Your objective ▸ Let your answer be the line containing "vedono coinvolta." and every line below it to the end of the records, copied exactly.

Records shown ▸
----------------

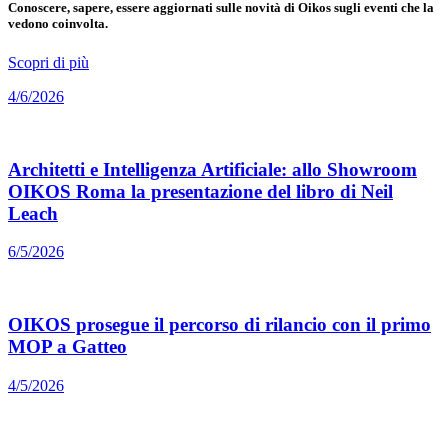
Conoscere, sapere, essere aggiornati sulle novità di Oikos sugli eventi che la
vedono coinvolta.
Scopri di più
4/6/2026
Architetti e Intelligenza Artificiale: allo Showroom
OIKOS Roma la presentazione del libro di Neil
Leach
6/5/2026
OIKOS prosegue il percorso di rilancio con il primo
MOP a Gatteo
4/5/2026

----------------

Task solution ▸
vedono coinvolta.
Scopri di più
4/6/2026
Architetti e Intelligenza Artificiale: allo Showroom
OIKOS Roma la presentazione del libro di Neil
Leach
6/5/2026
OIKOS prosegue il percorso di rilancio con il primo
MOP a Gatteo
4/5/2026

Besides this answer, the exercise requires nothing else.